- **Assignment**
How many separate lines of the data contain "شهادت"? Give the count and nothing else.

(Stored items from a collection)
----------------------------------------

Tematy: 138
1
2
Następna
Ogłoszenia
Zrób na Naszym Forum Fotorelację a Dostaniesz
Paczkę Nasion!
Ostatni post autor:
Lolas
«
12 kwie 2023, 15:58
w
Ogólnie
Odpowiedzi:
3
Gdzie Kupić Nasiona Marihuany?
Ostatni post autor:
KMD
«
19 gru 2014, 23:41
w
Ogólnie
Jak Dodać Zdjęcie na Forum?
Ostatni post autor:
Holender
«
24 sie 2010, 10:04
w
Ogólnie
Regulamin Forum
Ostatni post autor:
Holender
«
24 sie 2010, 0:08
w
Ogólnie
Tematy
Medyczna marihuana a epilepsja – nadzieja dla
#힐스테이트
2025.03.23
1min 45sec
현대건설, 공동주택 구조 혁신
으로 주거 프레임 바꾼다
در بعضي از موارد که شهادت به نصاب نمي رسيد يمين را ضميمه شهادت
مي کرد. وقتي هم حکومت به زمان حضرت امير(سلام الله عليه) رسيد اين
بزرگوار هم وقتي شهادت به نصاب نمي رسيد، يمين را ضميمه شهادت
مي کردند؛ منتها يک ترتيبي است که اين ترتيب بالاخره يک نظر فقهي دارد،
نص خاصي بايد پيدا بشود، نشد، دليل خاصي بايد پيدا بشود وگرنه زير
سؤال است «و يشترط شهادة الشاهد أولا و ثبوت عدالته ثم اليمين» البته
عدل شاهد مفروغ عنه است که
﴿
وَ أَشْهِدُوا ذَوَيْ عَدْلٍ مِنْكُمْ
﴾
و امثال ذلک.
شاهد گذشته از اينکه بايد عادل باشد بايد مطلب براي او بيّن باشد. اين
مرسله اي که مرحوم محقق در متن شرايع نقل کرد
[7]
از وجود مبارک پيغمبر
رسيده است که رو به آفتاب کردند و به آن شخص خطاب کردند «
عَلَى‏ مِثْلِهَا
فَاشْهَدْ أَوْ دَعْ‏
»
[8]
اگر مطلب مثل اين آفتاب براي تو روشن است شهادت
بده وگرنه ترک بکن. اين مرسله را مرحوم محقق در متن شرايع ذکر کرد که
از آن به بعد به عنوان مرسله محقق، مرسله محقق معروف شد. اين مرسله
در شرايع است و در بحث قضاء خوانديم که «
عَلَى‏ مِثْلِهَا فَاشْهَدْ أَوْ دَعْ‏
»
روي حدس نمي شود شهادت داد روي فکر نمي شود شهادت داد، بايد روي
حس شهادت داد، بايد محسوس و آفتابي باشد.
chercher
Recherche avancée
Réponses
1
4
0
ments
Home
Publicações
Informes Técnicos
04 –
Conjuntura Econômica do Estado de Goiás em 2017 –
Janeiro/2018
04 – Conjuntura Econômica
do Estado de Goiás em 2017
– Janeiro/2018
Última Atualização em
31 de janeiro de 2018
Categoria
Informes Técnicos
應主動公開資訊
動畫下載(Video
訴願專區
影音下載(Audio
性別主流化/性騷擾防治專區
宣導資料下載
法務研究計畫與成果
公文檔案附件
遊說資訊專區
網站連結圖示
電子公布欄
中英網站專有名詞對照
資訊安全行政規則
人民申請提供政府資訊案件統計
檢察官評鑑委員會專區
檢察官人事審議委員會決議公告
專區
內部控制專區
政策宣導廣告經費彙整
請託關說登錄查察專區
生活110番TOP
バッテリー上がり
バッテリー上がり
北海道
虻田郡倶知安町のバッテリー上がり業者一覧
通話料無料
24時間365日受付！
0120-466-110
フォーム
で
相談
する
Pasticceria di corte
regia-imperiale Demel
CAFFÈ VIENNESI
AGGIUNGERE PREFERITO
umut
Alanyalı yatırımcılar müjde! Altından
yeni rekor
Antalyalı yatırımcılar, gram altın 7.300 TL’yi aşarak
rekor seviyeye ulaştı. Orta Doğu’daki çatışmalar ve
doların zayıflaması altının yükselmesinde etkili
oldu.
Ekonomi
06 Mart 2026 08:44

----------------------------------------

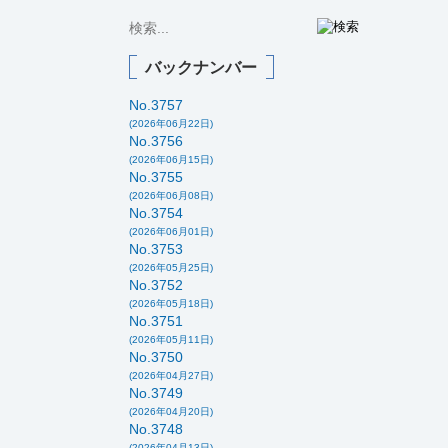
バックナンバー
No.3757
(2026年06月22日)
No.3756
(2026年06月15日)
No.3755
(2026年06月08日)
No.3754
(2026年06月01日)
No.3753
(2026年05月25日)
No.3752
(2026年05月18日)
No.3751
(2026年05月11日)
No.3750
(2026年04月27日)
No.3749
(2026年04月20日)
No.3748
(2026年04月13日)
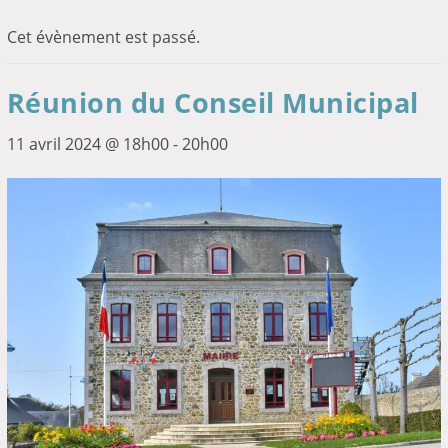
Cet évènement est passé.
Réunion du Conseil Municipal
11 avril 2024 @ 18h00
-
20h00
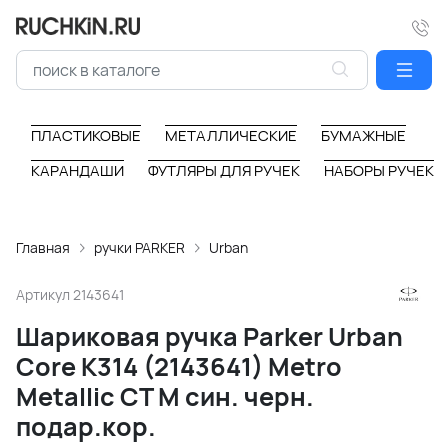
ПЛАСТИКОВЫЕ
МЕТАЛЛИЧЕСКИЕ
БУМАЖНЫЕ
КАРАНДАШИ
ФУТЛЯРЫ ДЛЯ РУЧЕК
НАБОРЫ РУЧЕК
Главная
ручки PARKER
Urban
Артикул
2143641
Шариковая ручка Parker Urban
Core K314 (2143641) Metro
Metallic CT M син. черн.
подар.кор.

----------------------------------------

- **Solution to this problem**
5